Short lines at South Florida voting precincts, despite nasty gubernatorial race
Democrats hope Charlie Crist will help them dominate 2016 presidential battleground
MIAMI – Lines were short or nonexistent at South Florida voting precincts, as midterm election voters' enthusiasm was low and Washington gridlock fears were high.
Republicans were expected to take control of 12 of the 36 Senate elections and gain seats in the House to form what the Washington Post is calling the most dominant Republican Congress since 1929. Democrats were not giving up. They were clinging on to "get-out-the vote" campaigns and focusing on presidential battlegrounds.
Broward Schools Superintendent Robert W. Runcie and Miami-Dade Schools Superintendent Alberto Carvalho were some of the community leaders asking everyone who crossed their path to get out and vote.
Carvalho quoted Frederick Douglass on Twitter.
"I prayed for twenty years but received no answer until I prayed with my legs."
Democrats hoped to take the Florida Governor's seat, as Hillary Clinton is expected to spend a lot of time in the swing state in 2016. But for most voters in South Florida, the race seems to have become about who they dislike less -- that is unless they are interested on legalizing marijuana and gay marriage.
Charlie Crist's law partner, John Morgan, spent millions to get an amendment to legalize medical marijuana on the ballot. Meanwhile, Gov. Rick Scott has been criticized for not asking Attorney General Pam Bondi to stop appeals on lifting the same-sex marriage ban.
"It's a shame that this has become so politicized," said Scott supporter Lt. Gov. Carlos Lopez during This Week in South Florida with Local 10 News' Michael Putney and Glenna Milberg.
In the Democrats last push to regain control, Vice-president Joe Biden participated in a Sunday rally in Sweetwater. Sen. Bill Nelson and Rep. Kathy Castor were with Crist Tuesday. And President Barack Obama was in an advertisement that was airing on the radio.
"If you want a governor who will fight for you, not just the wealthy and the powerful go vote for Charlie Crist," Obama said.
Meanwhile, Scott -- one of the most disliked governors in the nation -- had the support of former Florida Gov. Jeb Bush and presidential hopeful Sen. Marco Rubio. On election day, his bus made stops in Miami, Fort Myers, Tampa, Orlando, Jacksonville, Pensacola and the last stop at Bonita Springs.
Scott also increased advertising in Spanish.
On social media, the tea party supporter promised less taxes and less debt.
"Florida is better off with Rick Scott as governor," one of the ads said in Spanish.
The most recent Quinnipiac University poll has Crist ahead of Scott by just one point.
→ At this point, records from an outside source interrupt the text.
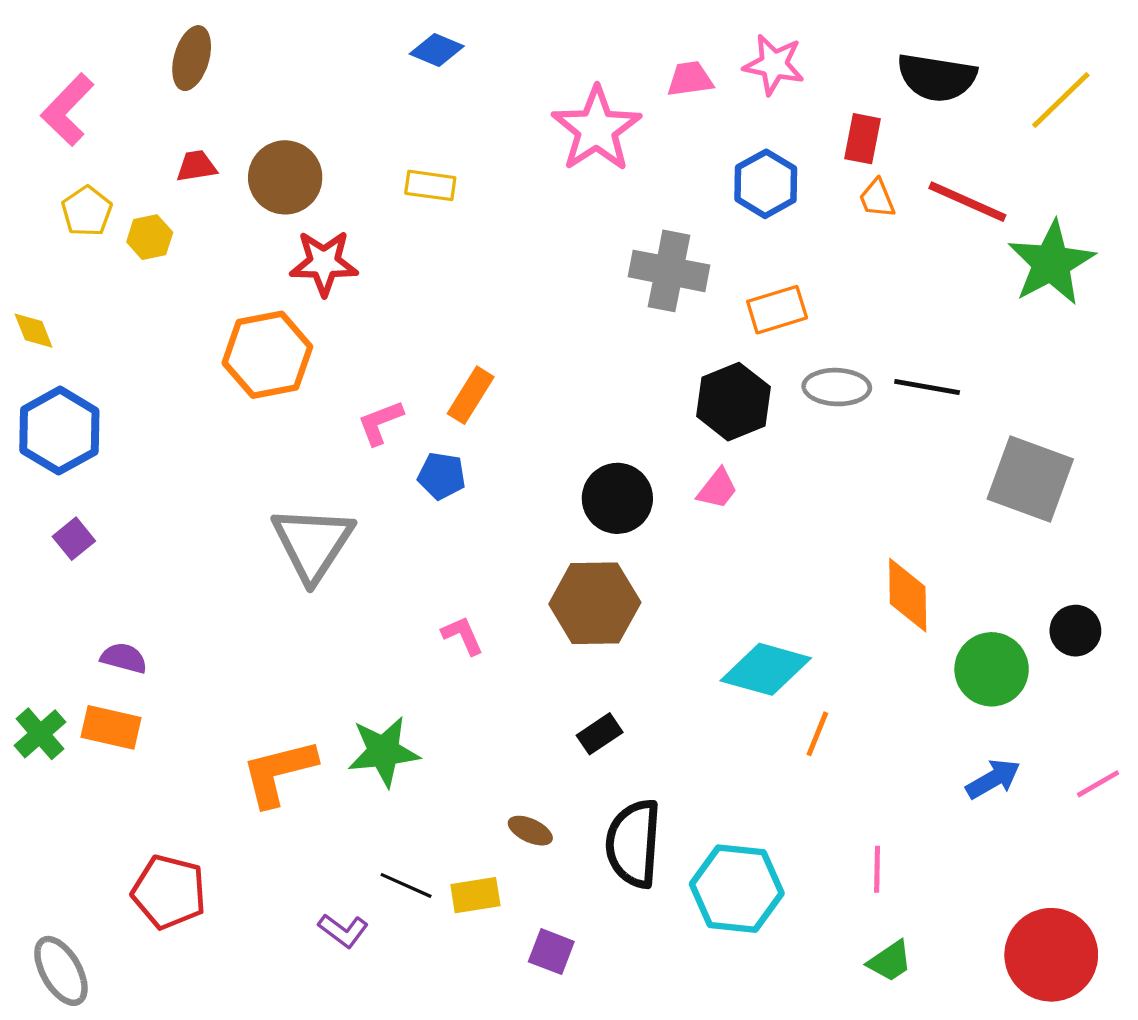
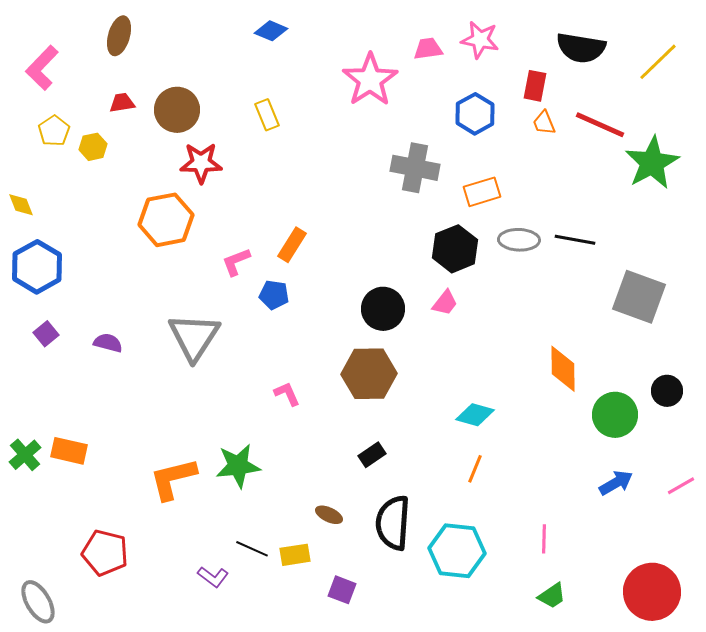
yellow rectangle: (430, 185) -> (267, 115), turned 60
purple semicircle: (124, 658) -> (108, 343), moved
cyan diamond: (766, 669) -> (475, 415), size x0.7
orange line: (817, 734) -> (475, 469), moved

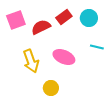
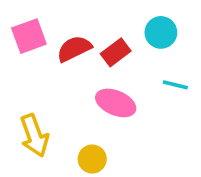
red rectangle: (64, 17) -> (116, 52), moved
yellow arrow: (31, 61) -> (34, 136), moved

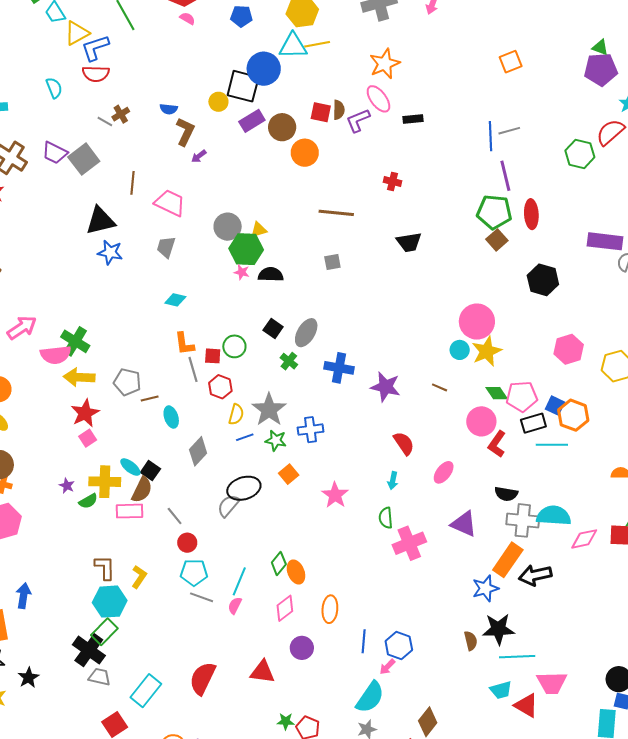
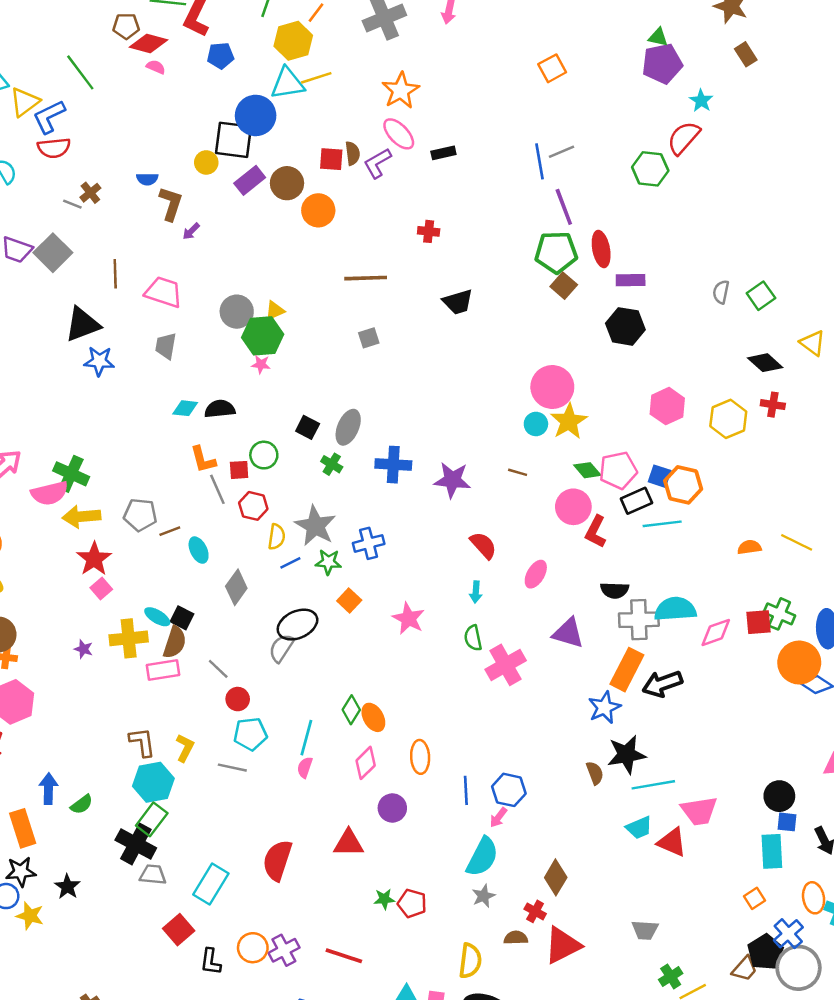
purple rectangle: (605, 241) -> (631, 280), moved, size x0.7
black semicircle: (271, 275) -> (220, 409), moved
green semicircle: (88, 501) -> (82, 804), moved
gray line: (202, 597) -> (232, 768), moved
The race had both candidates spending $90 million on television ads alone.
Fred Menachem, of the Gray Zone political radio show, said that one of the reasons the race was so close was due to a general lack of interest in politics.
"This has been one of the most negative and damaging campaigns in our history," Menachem said. "The system is no longer working and the average American is sick and tired of being sick and tired."
If Crist wins, it would be the Democratic party's first gubernatorial win in Florida in two decades.
Election authorities in Miami-Dade told Local 10 News' Andrew Perez that the estimated voter turnout was 35 to 40 percent. With some 7,200 poll workers in Miami-Dade, there appeared to be more poll workers than voters at some of the 812 polling locations.
Election authorities in Broward told Local 10 News' Jeff Weinsier that there were 240,00 absentee ballots that were processed and reported even before the polls opened.
There were several issues in Broward. In Plantation, some ballots were incomplete. And in Southwest Ranches the registration machines were down for about 15 minutes.
Gov. Rick Scott's headquarters: Follow Glenna Milberg on Twitter
Charlie Crist's headquarters: Follow Ross Palombo on Twitter
Carlos Curbelo headquarters: Follow Carlos Suarez on Twitter
Joe Garcia headquarters: Follow Andrew Perez on Twitter
For Amendment 2: Follow Victor Oquendo on Twitter
There were also a few machines that were having technical issues in Miami-Dade. Poll workers had several voters, who were unaware that during midterm elections voters have assigned precincts.
Authorities were asking voters to call 311 to verify the polling place where they were registered before heading out to vote.
In other parts of Florida, there were reports of long lines. In Naples' Golden Gate Community Center, the Naples Daily News was reporting that there were voters, who were leaving without voting to avoid waiting.
Voters need a picture identification with a signature to be able to vote. Some of the identification acceptable includes a debit card, student identification and public assistance identification.
And if there is a run-off on the race for Florida governor, officials said they were prepared.